Is There Life On Mars? This Rover Wants To Find Out Newsweek

Life on Mars has been a long-debated topic among scientists. Researchers are continuously looking for definitive evidence about the existence of alien life. At the same time, questions about the sustainability of biological matter on the red planet still remains unanswered. A controversial scientific new paper suggests that it is possible to infect Mars with life.

Jose Lopez, a professor at Nova Southeastern University and the author of the paper "Inevitable future: space colonisation beyond Earth with microbes first," published the theory in the journal named FEMS Microbiological Ecology.

According to the theory, earthlings can prepare the barren planet for human colonisation by landing microorganisms on the planet. This will help in improving the environmental conditions and make it more like earth, suitable for human survival. The paper reveals that beneficial organisms like bacteria are essential to survive in an extraterrestrial environment.

"To survive in a barren (and as far as all voyages to date tell us) sterile planets, we will have to take beneficial microbes with us," reads the statement accompanying the paper by Lopez as published on Eurekalert.
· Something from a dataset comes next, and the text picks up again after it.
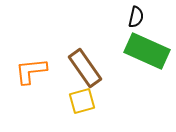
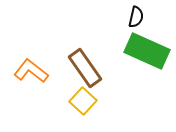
orange L-shape: rotated 44 degrees clockwise
yellow square: moved 1 px right; rotated 32 degrees counterclockwise
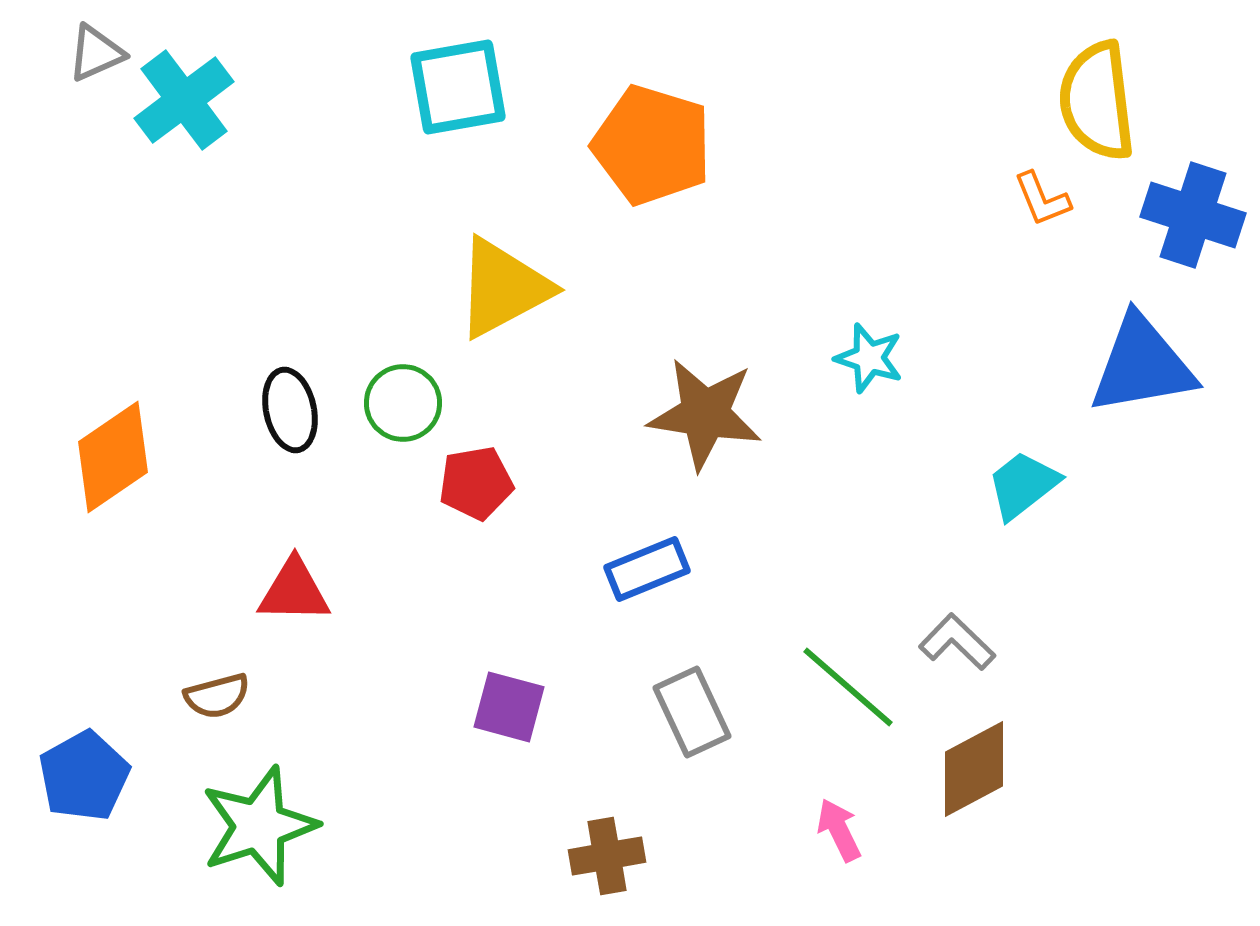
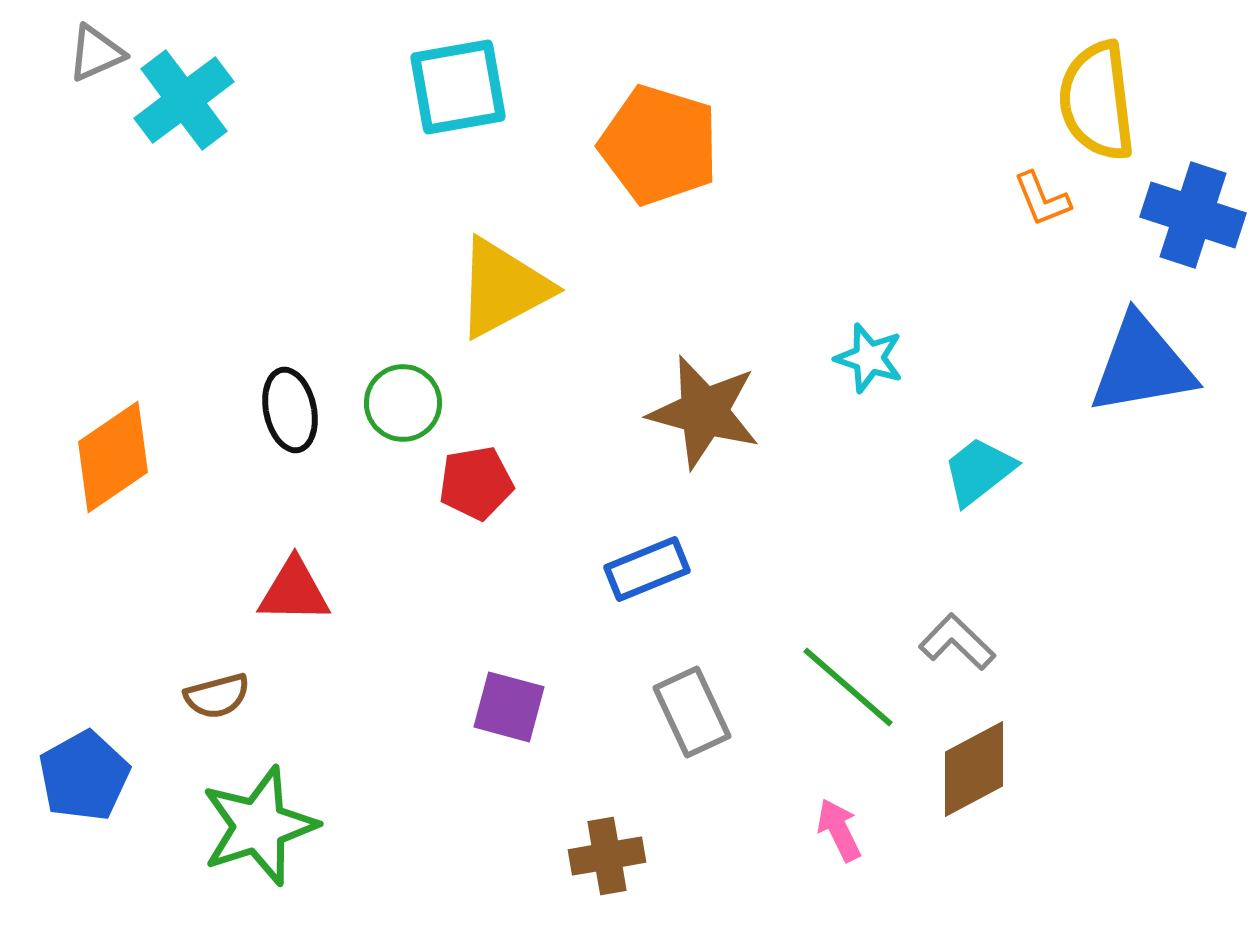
orange pentagon: moved 7 px right
brown star: moved 1 px left, 2 px up; rotated 6 degrees clockwise
cyan trapezoid: moved 44 px left, 14 px up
The idea presented by the paper is in contradiction to the space study protocols being followed by NASA and other space programs for decades. All the space exploration programs have followed strict measures to prevent contamination of alien planets being explored. Nevertheless, Lopez and his team believe that introducing good microbes is inevitable. They must be considered "primary colonists and assets, rather than serendipitous accidents."

"Microbial introduction should not be considered accidental but inevitable," reads the paper. "We hypothesise the near impossibility of exploring new planets without carrying and/or delivering any microbial travellers."
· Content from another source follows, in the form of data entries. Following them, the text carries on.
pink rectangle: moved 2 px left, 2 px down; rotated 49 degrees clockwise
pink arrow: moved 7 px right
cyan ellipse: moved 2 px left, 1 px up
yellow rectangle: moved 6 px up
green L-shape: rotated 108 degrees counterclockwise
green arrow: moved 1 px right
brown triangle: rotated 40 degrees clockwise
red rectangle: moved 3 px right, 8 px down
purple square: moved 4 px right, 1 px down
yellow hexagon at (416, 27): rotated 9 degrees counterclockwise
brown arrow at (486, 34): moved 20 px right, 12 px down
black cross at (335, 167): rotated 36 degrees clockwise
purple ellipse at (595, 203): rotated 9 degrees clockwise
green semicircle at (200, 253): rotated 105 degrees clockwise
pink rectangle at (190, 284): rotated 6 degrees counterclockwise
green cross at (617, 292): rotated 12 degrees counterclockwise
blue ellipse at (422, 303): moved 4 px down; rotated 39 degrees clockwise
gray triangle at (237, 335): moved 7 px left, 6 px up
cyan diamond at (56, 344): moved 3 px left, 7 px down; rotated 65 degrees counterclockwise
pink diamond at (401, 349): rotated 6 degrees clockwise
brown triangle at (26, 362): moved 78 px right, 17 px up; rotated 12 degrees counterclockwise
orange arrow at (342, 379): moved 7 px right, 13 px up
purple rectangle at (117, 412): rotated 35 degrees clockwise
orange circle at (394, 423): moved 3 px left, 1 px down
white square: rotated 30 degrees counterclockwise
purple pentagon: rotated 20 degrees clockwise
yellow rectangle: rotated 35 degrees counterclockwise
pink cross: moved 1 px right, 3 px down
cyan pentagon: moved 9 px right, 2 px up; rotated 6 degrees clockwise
These microbes play a diverse role to support life on earth such as decomposition and maintain the ecosystem. In addition, the study argues that these microorganisms are essential to terraform the planet just the way simple microbes did it on earth, previously. This can contribute vastly to the Mars exploration programs by saving money, time and providing a better insight into the role of the microbiological environment of earth.
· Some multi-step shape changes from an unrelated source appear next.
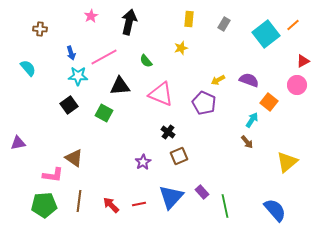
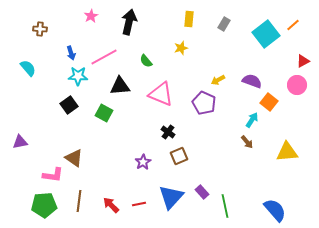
purple semicircle: moved 3 px right, 1 px down
purple triangle: moved 2 px right, 1 px up
yellow triangle: moved 10 px up; rotated 35 degrees clockwise
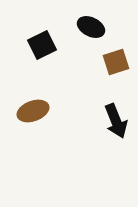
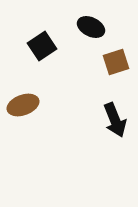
black square: moved 1 px down; rotated 8 degrees counterclockwise
brown ellipse: moved 10 px left, 6 px up
black arrow: moved 1 px left, 1 px up
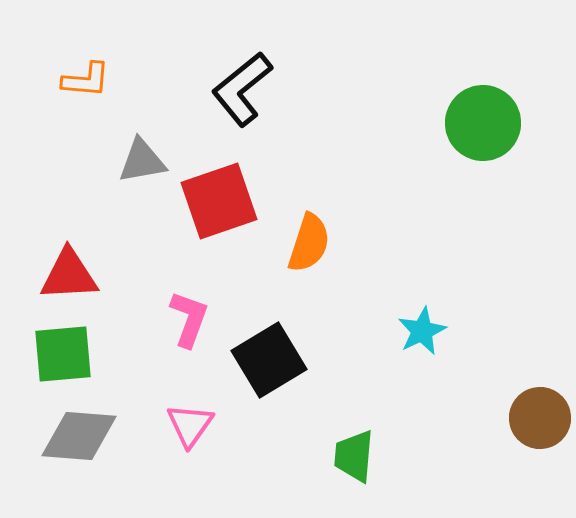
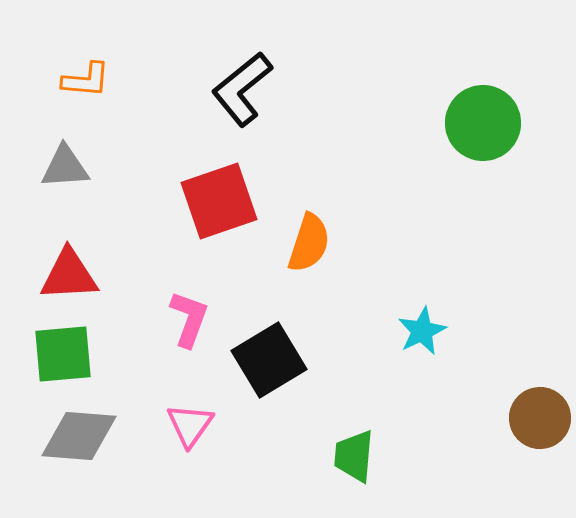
gray triangle: moved 77 px left, 6 px down; rotated 6 degrees clockwise
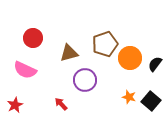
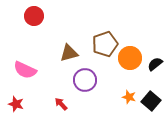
red circle: moved 1 px right, 22 px up
black semicircle: rotated 14 degrees clockwise
red star: moved 1 px right, 1 px up; rotated 28 degrees counterclockwise
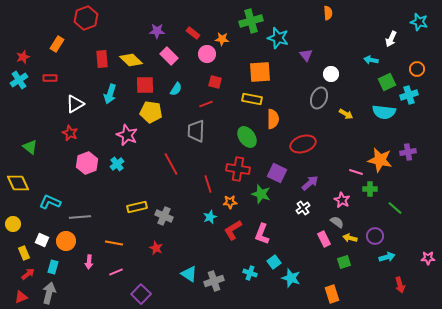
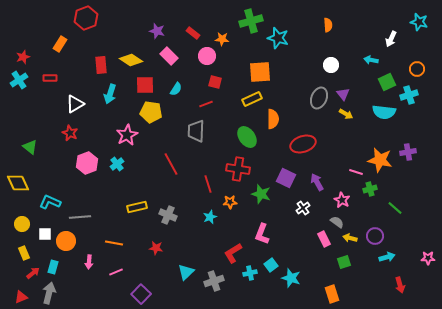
orange semicircle at (328, 13): moved 12 px down
purple star at (157, 31): rotated 14 degrees clockwise
orange rectangle at (57, 44): moved 3 px right
pink circle at (207, 54): moved 2 px down
purple triangle at (306, 55): moved 37 px right, 39 px down
red rectangle at (102, 59): moved 1 px left, 6 px down
yellow diamond at (131, 60): rotated 10 degrees counterclockwise
white circle at (331, 74): moved 9 px up
yellow rectangle at (252, 99): rotated 36 degrees counterclockwise
pink star at (127, 135): rotated 20 degrees clockwise
purple square at (277, 173): moved 9 px right, 5 px down
purple arrow at (310, 183): moved 7 px right, 1 px up; rotated 78 degrees counterclockwise
green cross at (370, 189): rotated 16 degrees counterclockwise
gray cross at (164, 216): moved 4 px right, 1 px up
yellow circle at (13, 224): moved 9 px right
red L-shape at (233, 230): moved 23 px down
white square at (42, 240): moved 3 px right, 6 px up; rotated 24 degrees counterclockwise
red star at (156, 248): rotated 16 degrees counterclockwise
cyan square at (274, 262): moved 3 px left, 3 px down
cyan cross at (250, 273): rotated 32 degrees counterclockwise
red arrow at (28, 274): moved 5 px right, 1 px up
cyan triangle at (189, 274): moved 3 px left, 2 px up; rotated 42 degrees clockwise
The scientists are yet to discover which microbial organisms are best suited for the job. A lot of research needs to be done before the mission is initiated.

Mars/ChemCam
A selfie of the NASA Curiosity rover in Mars' Gale Crater, a location where boron was found in calcium sulfate mineral veins. NASA/JPL-Caltech/MSSS

"This will take time to prepare, discern. We are not advocating a rush to inoculate, but only after rigorous, systematic research on Earth," said Lopez in the paper.